Dans le même sens du sujet
La France va expérimenter le bracelet électronique pour les conjoints violents
A la veille de la journée internationale contre les violences faites aux femmes, qui a lieu tous les 25 novembre à l'initiative des Nations unies, François Fillon, le premier ministre, a annoncé que la lutte contre ces violences deviendrait la "grande cause nationale" 2010. Attribué tous les ans par Matignon, ce label permet de couronner symboliquement un combat, mais aussi de donner un coup de main aux associations : pendant un an, la grande cause nationale a droit à la diffusion gratuite de messages sur les radios et les télés publiques.
Les violences faites aux femmes font énormément de victimes. En France, en 2008, cent cinquante-sept femmes sont mortes sous les coups de leur compagnon, ce qui représente un décès tous les 2,3 jours. "Dans de nombreux cas, le meurtre est l'ultime étape d'un continuum de violences, puisque, dans un quart des cas, il existait une violence connue antérieure", soulignait, en juillet, une mission d'information de l'Assemblée nationale, dont la présidente (PS) était Danielle Bousquet et le rapporteur (UMP), Guy Geoffroy.
VIOLENCES SOUVENT PASSÉES SOUS SILENCE
Malgré leur gravité – en France, le huis clos conjugal est, pour les femmes, un lieu plus dangereux que l'espace public –, ces violences restent souvent tues. Selon l'Enquête nationale sur les violences faites aux femmes en France (Enveff) de 2001, leur taux de signalement est évalué à 13 %, contre 32 % pour les violences au travail et 43% pour les violences dans l'espace public. Cette sous-déclaration a été confirmée par les enquêtes de victimation menée par l'Observatoire national de la délinquance.

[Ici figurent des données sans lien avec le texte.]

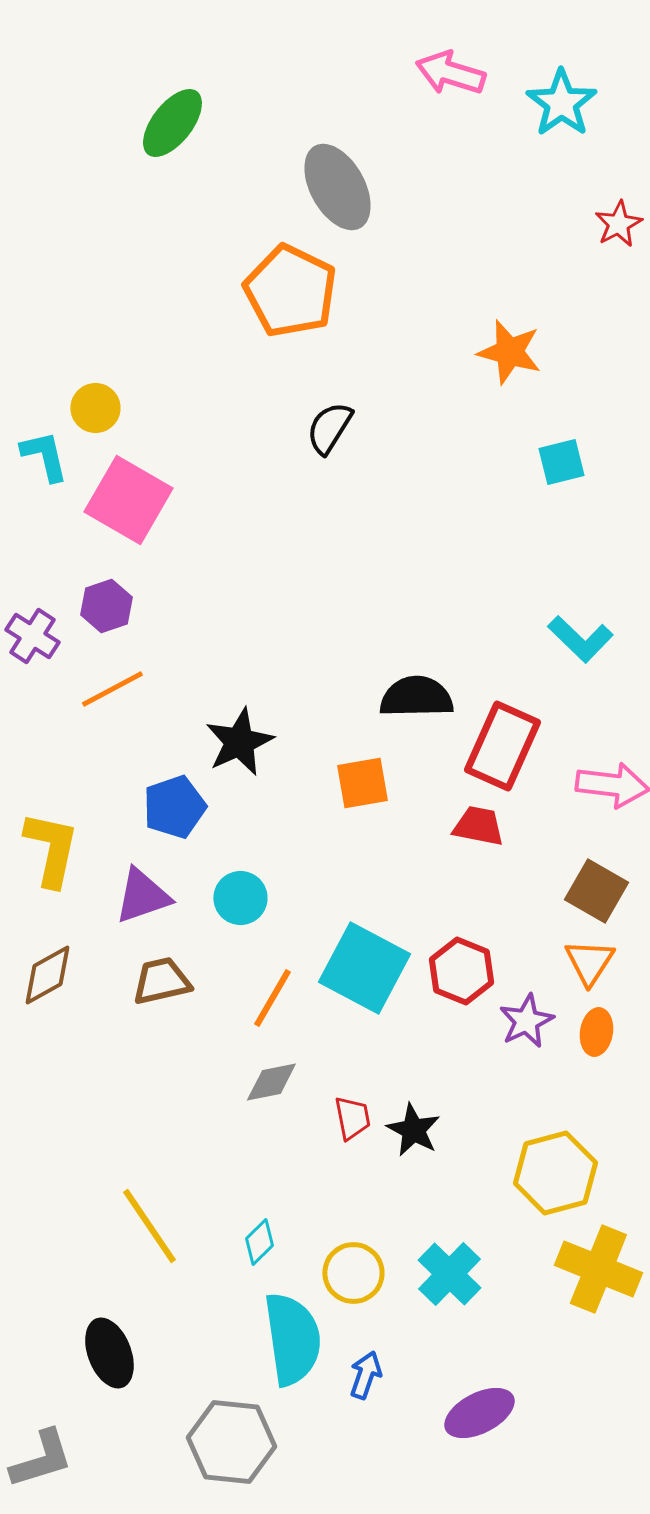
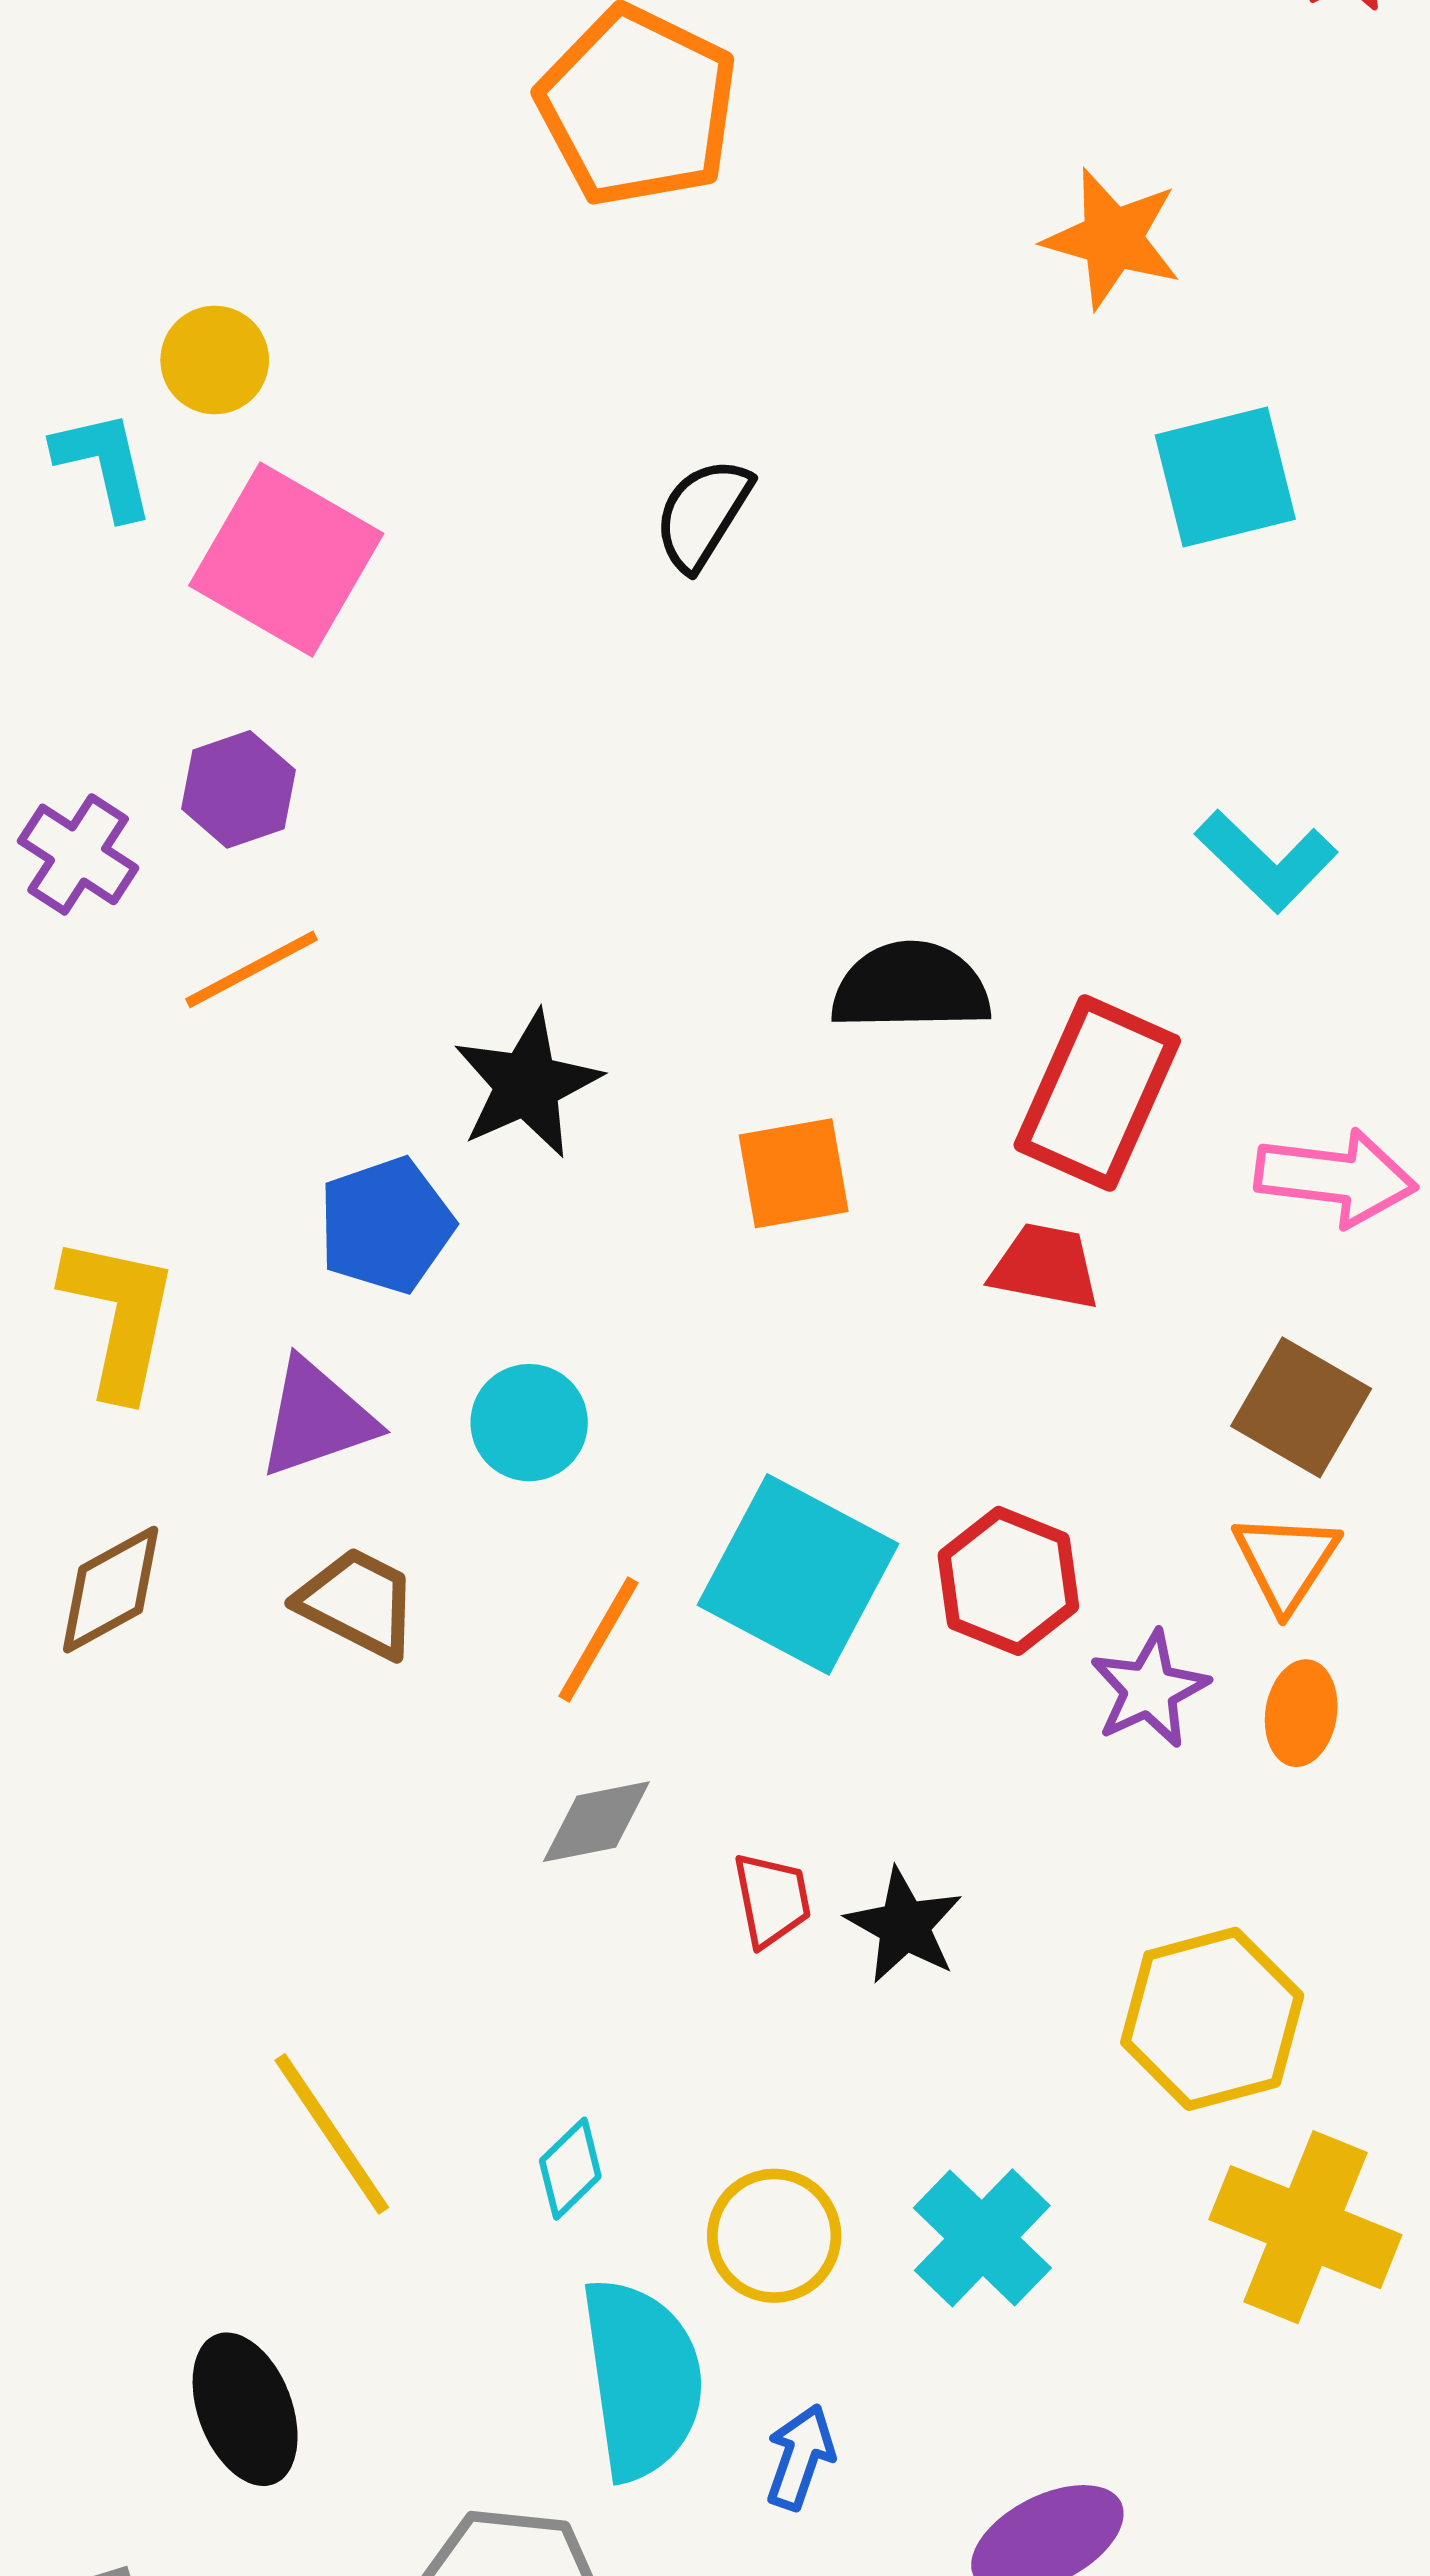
black semicircle: (329, 428) -> (703, 514), moved
cyan square: (561, 462) -> (1225, 477), size x1.4
brown trapezoid: (161, 981) -> (358, 1603), turned 40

Ces violences n'ont pourtant rien d'anodin : selon l'Enveff, les femmes battues font en moyenne onze fois plus de tentatives de suicide que les autres, et 10 % des enfants qui assistent à ces scènes sont, eux aussi, frappés. Une enquête du Centre de recherches économiques, sociologiques et de gestion, menée en 2006, estime en outre le coût annuel de ces violences à 1 milliard d'euros si l'on prend en compte les soins aux victimes, le coût des structures d'hébergement, les procédures judiciaires et les pertes de revenus.

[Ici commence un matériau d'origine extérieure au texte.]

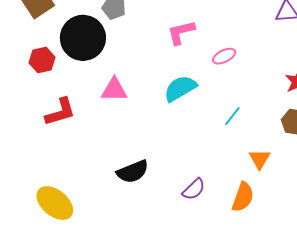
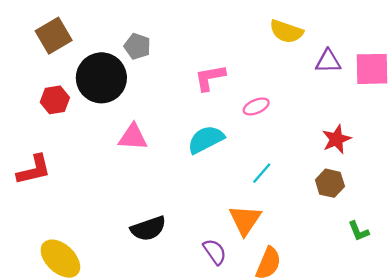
red L-shape: (60, 112) -> (34, 170), moved
orange triangle: (260, 159) -> (245, 220), moved, size x1.4
purple semicircle: (194, 189) -> (215, 252), turned -85

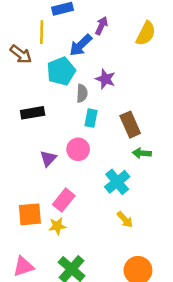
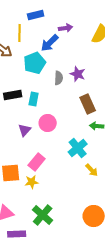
purple arrow: (102, 26) -> (66, 28), turned 56
purple star: (105, 79) -> (78, 74), moved
gray semicircle: (82, 93) -> (59, 78), moved
cyan rectangle: (91, 118) -> (34, 99), moved
yellow arrow: (125, 220) -> (92, 170), moved

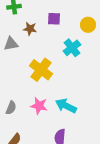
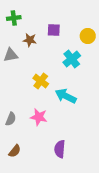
yellow cross: (41, 70) -> (41, 81), size x0.7
cyan arrow: (66, 106) -> (66, 96), moved

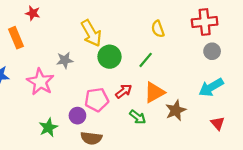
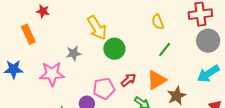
gray circle: (212, 51) -> (208, 41), size x1.5
green line: (146, 60) -> (165, 49), moved
pink star: (40, 82) -> (52, 74), turned -30

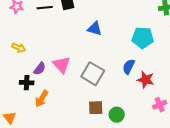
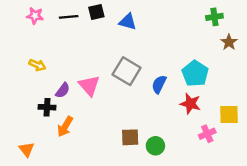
blue triangle: (95, 29) -> (128, 22), moved
cyan pentagon: (143, 38) -> (195, 73), moved, turned 30
blue semicircle: (129, 67) -> (159, 84), moved
gray square: (93, 74) -> (127, 71), moved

Pour lutter contre ce fléau, la secrétaire d'Etat à la famille, Nadine Morano, souhaite donner une nouvelle impulsion au plan triennal lancé en 2008. Elle devait ainsi annoncer, mercredi 25 novembre, en conseil des ministres, l'expérimentation, en France, d'une mesure qui a été mise en œuvre en Espagne cet été : le bracelet électronique pour les conjoints violents. "Il s'agit d'un outil imparable de protection", affirmait-elle lors d'une visite à Madrid, le 17 novembre.
RÉFÉRÉ-PROTECTION
En Espagne, la justice peut ainsi imposer aux hommes violents le port d'un bracelet électronique doté d'un GPS. La victime, elle, se voit confier un téléphone portable GPS doté d'un bouton d'alarme. Dès que l'homme s'approche de sa femme ou franchit le périmètre de sécurité qui la protège – son domicile, son travail, l'école des enfants –, le Centre national de surveillance de Madrid peut avertir la police. Sur les six cents alertes enregistrées depuis juillet à partir des cinquante-huit bracelets recensés en Espagne, deux cent vingt-deux ont donné lieu à une "activation des forces de sécurité".

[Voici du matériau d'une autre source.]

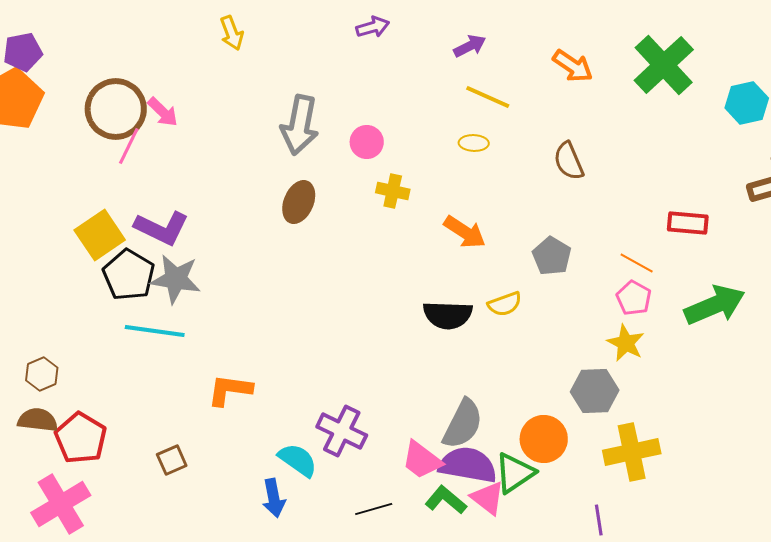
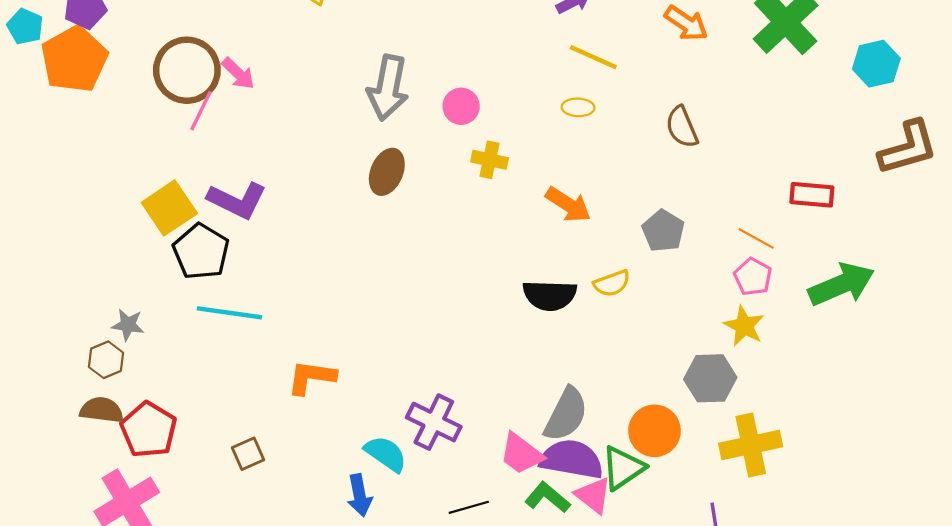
gray star: (176, 279) -> (128, 325), moved, size x0.6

Pour améliorer la protection des victimes, la secrétaire d'Etat à la famille propose également d'étendre les procédures d'éviction du conjoint violent aux pacsés et aux concubins et d'introduire dans le code civil un "référé-protection" qui permettra d'aider sans délai les femmes en danger. Mme Morano souhaite enfin introduire dans le code pénal un nouveau délit. Inspiré du harcèlement moral, ce texte servira à réprimer les "violences psychologiques" au sein du couple.
La plupart de ces mesures figurent dans une proposition de loi qui a été déposée, mercredi, par vingt-neuf députés issus de la mission d'information de l'Assemblée nationale. Venus de l'UMP, du PS, du PC ou des Verts, ces élus ont écarté l'idée de rédiger une loi-cadre à l'espagnole, mais ils ont émis soixante-cinq propositions qui vont de la création d'un observatoire national à l'instauration d'une ordonnance de protection des victimes. "Nous nous appuierons sur leur travail pour faire aboutir les mesures annoncées au conseil des ministres", précise Mme Morano.